What is required
From the listing below, extract every line in which the word "Sepe" appears.

Data section
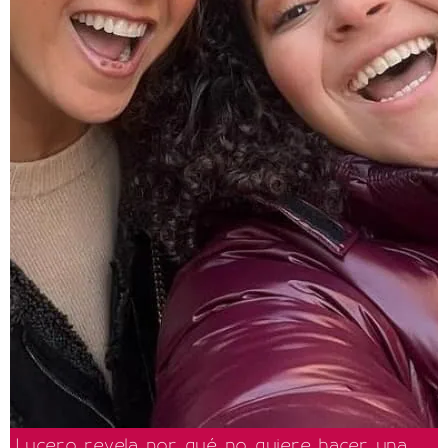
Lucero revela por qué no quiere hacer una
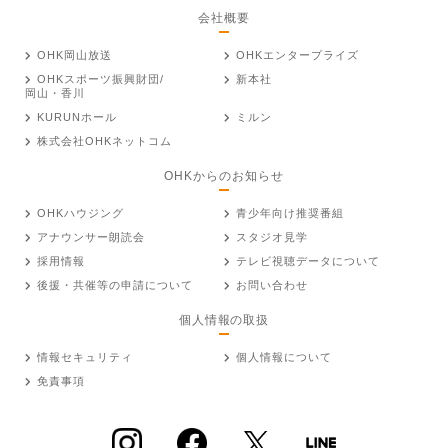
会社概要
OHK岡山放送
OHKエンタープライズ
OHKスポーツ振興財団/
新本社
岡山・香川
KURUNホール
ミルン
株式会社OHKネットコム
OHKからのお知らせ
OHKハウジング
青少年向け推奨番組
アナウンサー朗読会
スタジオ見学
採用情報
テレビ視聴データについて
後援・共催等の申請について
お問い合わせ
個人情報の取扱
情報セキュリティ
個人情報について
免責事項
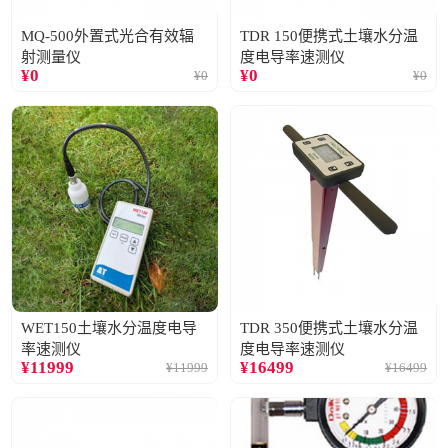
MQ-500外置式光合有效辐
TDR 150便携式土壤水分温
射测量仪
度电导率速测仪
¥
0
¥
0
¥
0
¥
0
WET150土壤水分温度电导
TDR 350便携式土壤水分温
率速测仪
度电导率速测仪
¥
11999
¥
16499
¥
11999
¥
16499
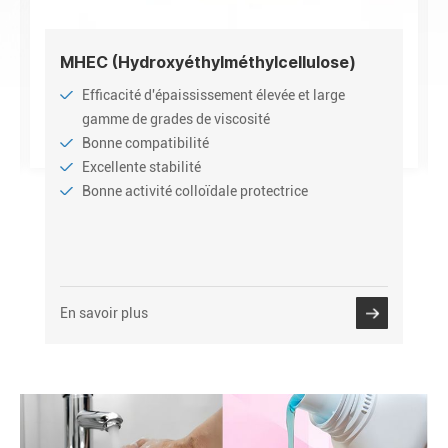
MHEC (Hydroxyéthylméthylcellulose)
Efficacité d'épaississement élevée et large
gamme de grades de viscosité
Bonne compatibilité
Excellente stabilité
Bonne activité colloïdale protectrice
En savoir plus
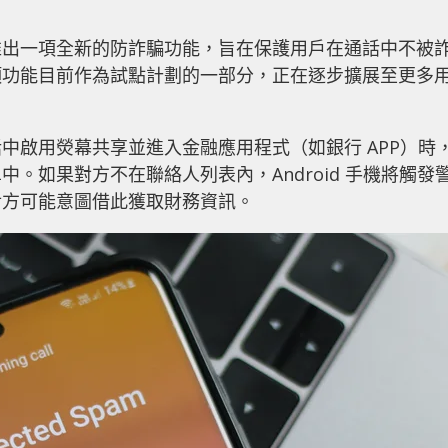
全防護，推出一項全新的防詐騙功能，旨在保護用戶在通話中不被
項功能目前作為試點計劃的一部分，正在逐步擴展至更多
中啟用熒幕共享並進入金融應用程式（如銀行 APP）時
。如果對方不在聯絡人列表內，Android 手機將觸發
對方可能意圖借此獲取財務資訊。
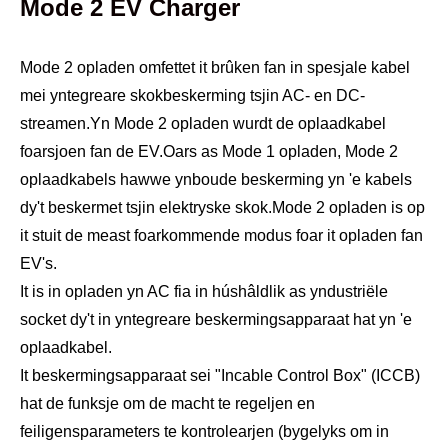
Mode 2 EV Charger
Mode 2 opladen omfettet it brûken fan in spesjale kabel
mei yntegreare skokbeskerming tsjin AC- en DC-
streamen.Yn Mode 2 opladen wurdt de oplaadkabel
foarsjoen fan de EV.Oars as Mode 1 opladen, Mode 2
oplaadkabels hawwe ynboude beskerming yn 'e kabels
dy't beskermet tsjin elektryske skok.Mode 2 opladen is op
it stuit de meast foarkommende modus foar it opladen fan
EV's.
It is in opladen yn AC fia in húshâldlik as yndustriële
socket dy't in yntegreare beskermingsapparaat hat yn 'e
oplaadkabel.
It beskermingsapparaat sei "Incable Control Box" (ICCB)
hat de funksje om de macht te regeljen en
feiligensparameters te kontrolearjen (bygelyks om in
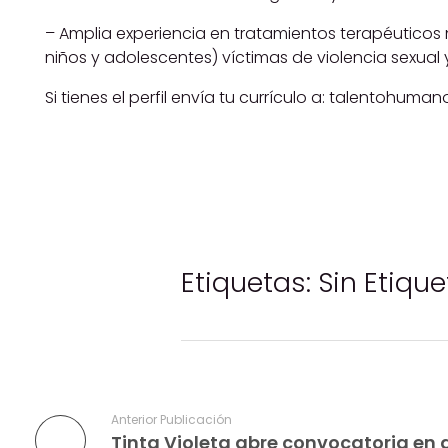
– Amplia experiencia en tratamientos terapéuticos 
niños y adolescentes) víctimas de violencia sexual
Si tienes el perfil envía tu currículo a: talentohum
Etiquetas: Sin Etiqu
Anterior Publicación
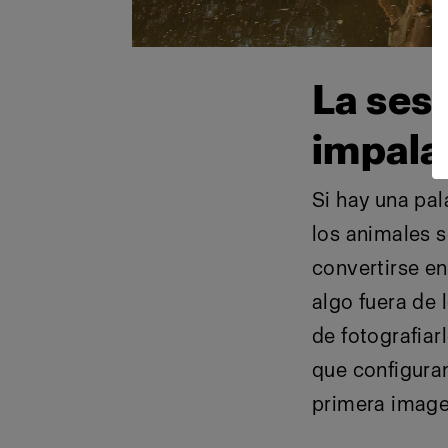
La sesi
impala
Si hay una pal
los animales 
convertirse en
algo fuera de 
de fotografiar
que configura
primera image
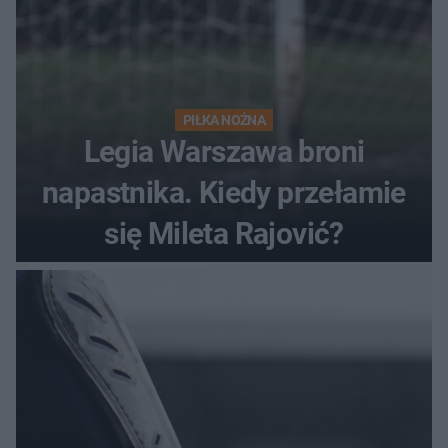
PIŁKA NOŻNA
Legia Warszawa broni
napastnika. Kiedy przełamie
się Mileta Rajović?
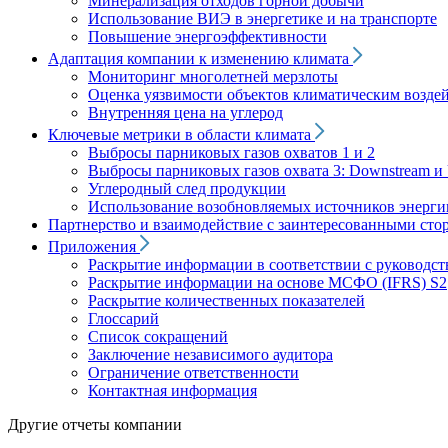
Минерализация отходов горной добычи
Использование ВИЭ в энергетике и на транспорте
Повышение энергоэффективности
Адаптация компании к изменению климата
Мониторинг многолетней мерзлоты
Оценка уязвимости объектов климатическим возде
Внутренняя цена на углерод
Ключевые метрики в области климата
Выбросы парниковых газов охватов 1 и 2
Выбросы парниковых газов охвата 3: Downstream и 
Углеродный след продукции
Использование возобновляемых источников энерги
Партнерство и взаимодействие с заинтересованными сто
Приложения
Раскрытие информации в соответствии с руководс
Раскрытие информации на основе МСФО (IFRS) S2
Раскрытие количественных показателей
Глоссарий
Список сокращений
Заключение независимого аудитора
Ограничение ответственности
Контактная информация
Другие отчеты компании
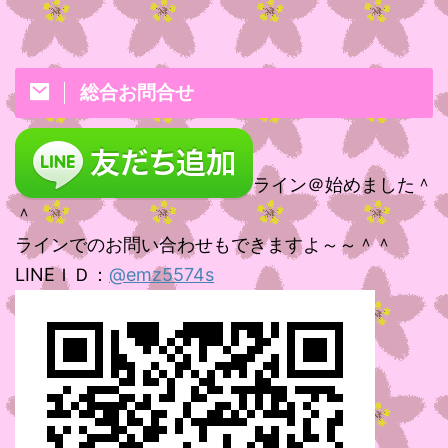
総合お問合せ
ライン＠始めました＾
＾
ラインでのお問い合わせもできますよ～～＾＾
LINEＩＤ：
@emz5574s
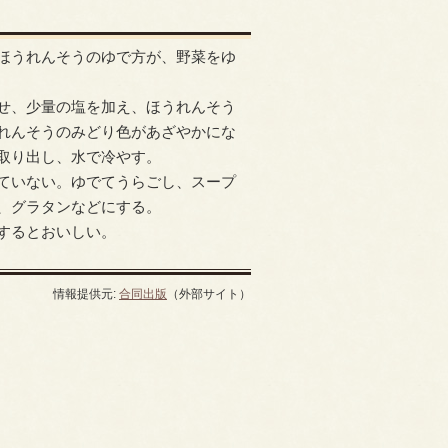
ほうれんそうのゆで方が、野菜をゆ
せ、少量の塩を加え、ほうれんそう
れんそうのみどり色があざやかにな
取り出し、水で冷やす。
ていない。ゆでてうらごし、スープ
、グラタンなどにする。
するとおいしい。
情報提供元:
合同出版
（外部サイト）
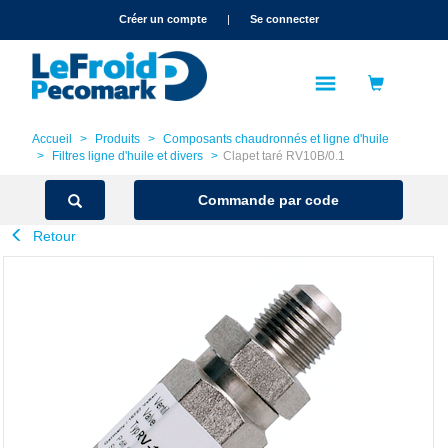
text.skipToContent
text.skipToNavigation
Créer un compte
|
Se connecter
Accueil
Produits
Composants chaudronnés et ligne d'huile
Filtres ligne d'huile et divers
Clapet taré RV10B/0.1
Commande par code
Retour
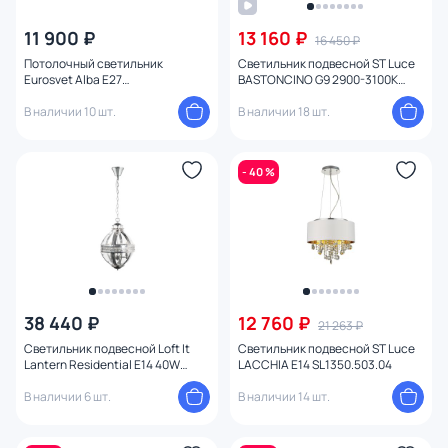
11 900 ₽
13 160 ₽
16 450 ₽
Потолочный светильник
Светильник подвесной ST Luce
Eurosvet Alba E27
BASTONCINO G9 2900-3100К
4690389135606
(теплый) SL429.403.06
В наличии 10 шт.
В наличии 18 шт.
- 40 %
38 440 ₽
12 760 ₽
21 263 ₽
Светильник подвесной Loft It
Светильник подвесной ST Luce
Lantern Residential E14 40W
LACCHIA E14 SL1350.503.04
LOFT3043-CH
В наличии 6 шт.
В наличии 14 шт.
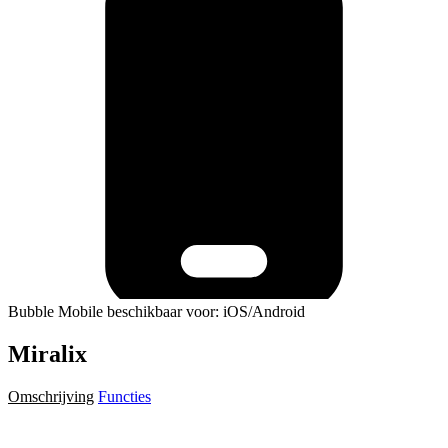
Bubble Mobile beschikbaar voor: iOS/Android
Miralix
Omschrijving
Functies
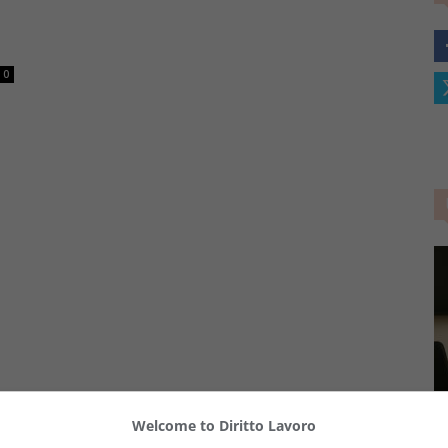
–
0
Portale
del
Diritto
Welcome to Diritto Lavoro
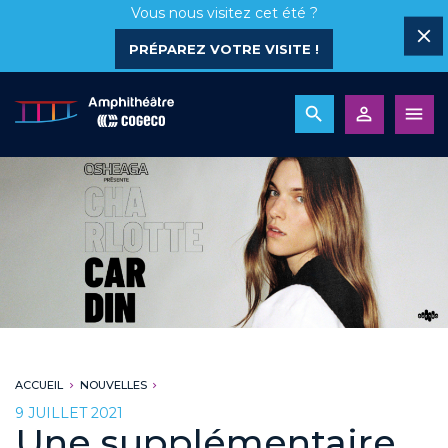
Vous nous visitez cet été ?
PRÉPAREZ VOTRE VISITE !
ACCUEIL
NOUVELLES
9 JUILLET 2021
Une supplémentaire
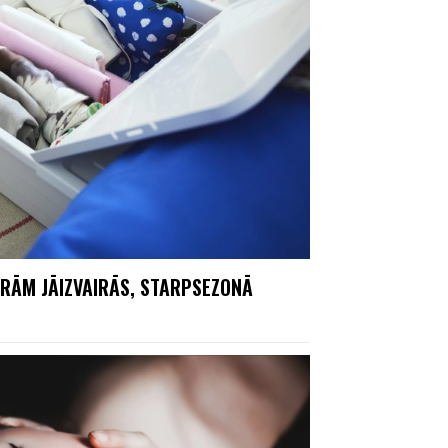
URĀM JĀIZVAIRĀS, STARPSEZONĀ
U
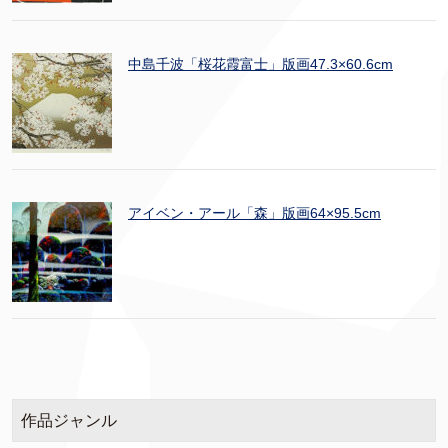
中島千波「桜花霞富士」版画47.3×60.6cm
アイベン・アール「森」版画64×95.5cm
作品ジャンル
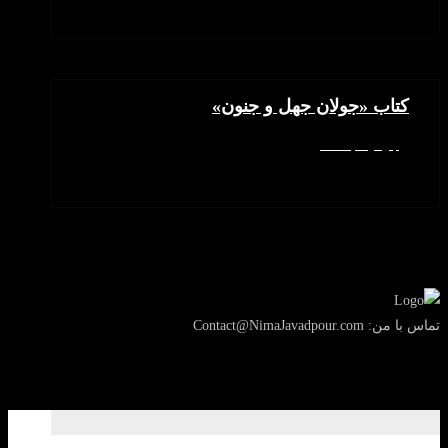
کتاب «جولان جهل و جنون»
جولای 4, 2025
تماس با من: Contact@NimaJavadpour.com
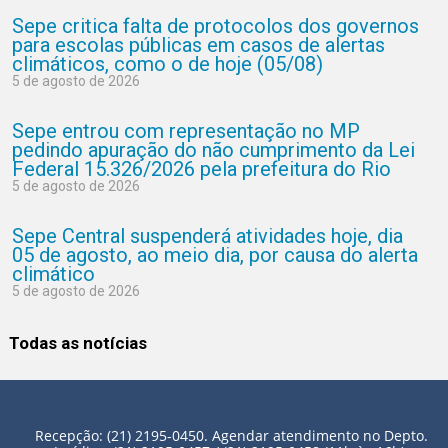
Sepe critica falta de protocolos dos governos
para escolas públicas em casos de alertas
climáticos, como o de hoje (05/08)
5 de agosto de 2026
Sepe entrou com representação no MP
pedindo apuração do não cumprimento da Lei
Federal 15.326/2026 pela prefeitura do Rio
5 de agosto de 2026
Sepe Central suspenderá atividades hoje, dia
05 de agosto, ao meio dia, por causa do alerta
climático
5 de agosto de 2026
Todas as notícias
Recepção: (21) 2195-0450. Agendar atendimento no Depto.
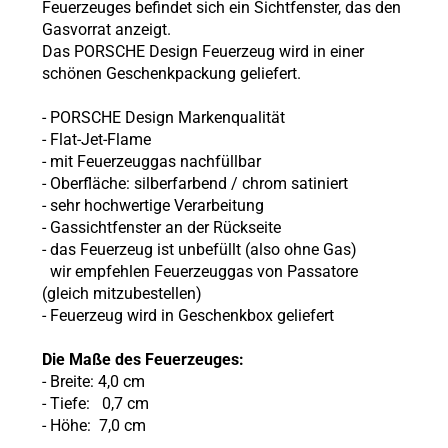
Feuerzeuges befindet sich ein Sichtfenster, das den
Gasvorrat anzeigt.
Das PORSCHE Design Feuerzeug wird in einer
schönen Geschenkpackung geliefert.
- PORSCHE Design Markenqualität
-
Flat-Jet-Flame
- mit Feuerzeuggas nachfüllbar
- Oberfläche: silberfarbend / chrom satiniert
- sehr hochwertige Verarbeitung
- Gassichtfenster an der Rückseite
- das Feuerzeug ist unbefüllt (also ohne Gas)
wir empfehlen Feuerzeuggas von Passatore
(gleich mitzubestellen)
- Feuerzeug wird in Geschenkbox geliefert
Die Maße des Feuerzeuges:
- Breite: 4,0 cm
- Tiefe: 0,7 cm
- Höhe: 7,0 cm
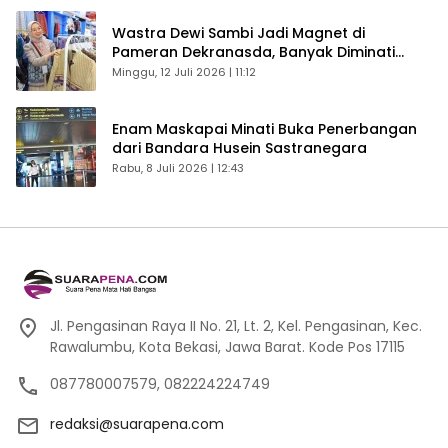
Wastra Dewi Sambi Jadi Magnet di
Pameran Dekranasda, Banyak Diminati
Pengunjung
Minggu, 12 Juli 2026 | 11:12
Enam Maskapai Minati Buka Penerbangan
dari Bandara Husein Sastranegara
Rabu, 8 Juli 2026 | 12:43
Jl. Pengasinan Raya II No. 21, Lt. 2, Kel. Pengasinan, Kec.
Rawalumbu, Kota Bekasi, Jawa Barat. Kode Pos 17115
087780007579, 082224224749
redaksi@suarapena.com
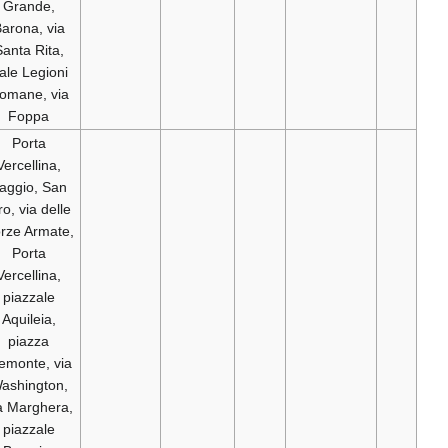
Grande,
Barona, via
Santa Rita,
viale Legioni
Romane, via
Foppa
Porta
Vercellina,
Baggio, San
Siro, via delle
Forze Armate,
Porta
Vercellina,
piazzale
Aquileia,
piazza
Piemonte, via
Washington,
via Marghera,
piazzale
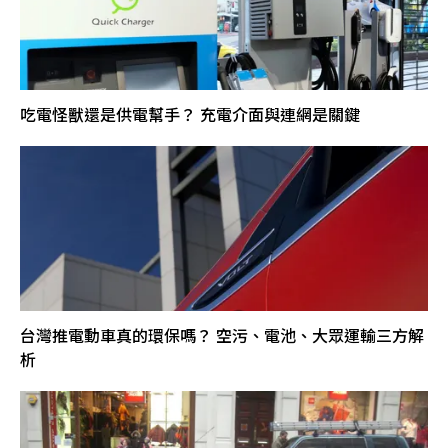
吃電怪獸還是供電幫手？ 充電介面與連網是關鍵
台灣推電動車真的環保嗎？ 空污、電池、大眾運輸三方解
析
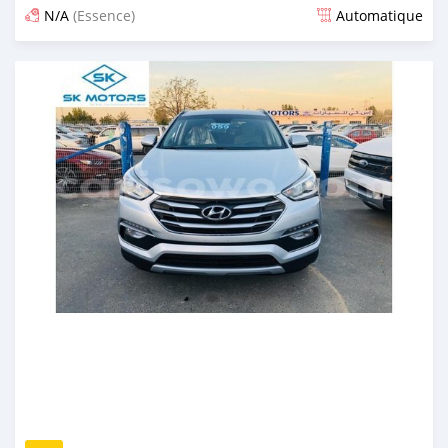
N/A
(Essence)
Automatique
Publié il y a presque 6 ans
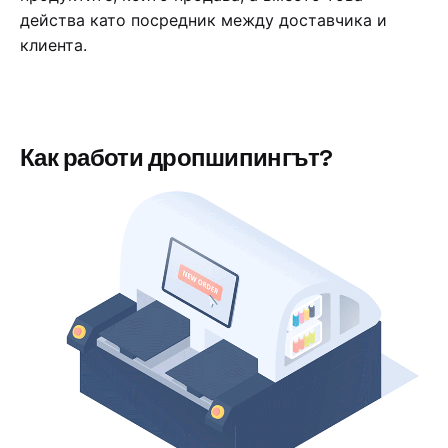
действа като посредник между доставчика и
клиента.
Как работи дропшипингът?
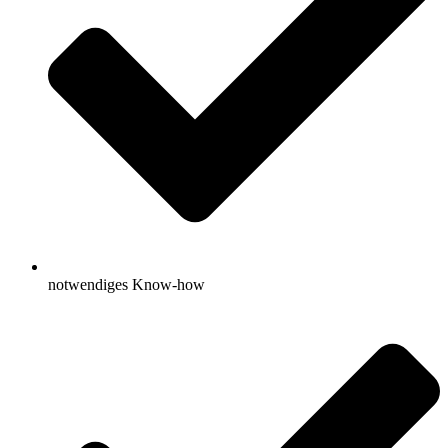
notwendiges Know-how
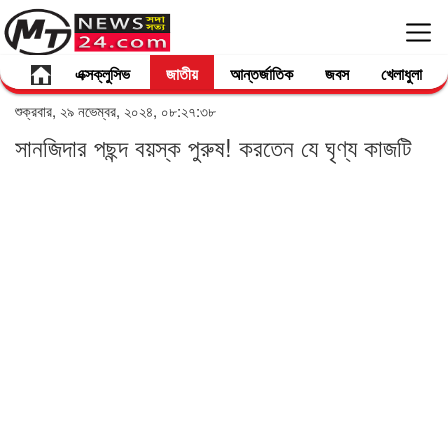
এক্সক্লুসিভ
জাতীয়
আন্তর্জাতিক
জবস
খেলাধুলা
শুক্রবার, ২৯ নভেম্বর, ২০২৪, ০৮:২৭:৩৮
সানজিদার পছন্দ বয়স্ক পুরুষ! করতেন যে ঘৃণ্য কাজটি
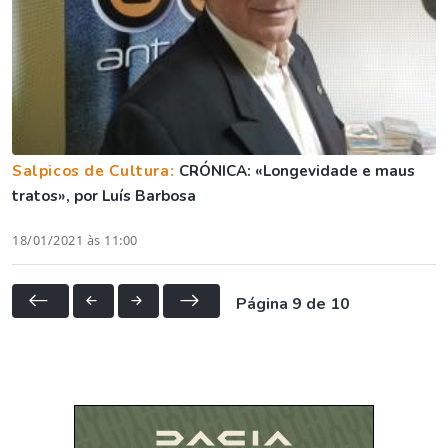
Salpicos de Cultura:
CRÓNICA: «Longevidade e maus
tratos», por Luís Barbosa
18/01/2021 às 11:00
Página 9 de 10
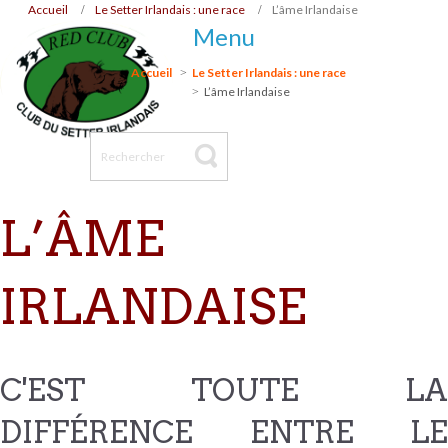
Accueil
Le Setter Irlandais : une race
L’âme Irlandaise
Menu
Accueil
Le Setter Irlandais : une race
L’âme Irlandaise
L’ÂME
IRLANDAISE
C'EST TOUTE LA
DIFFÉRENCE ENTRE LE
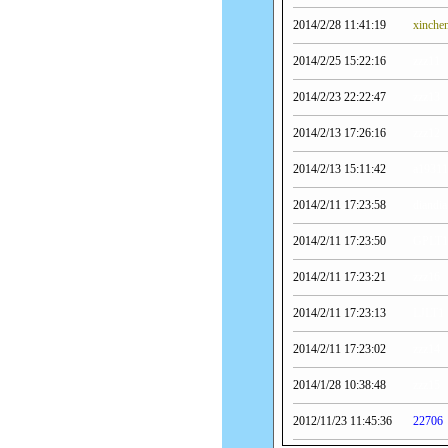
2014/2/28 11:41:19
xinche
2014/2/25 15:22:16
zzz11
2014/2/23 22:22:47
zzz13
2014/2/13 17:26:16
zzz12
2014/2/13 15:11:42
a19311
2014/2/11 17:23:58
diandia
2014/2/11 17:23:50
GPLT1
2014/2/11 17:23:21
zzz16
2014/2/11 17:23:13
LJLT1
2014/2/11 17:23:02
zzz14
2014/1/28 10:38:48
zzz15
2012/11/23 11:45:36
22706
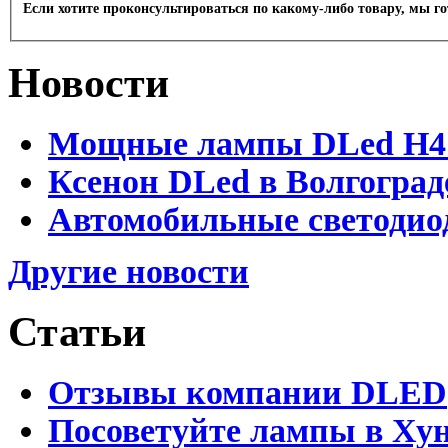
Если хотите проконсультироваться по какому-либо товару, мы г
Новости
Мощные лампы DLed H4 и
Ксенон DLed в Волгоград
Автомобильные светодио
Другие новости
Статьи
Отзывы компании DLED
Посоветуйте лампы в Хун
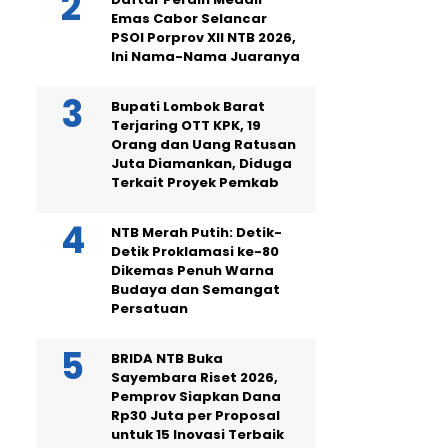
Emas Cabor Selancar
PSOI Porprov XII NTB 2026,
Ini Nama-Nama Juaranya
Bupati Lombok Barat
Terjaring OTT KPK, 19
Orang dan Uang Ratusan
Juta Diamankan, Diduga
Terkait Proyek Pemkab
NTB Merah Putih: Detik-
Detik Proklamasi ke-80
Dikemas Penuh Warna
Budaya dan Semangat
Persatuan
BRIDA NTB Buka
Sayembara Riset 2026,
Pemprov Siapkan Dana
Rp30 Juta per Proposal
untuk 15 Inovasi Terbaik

Output of the exercise
Sepe critica falta de protocolos dos governos
Sepe entrou com representação no MP
Sepe Central suspenderá atividades hoje, dia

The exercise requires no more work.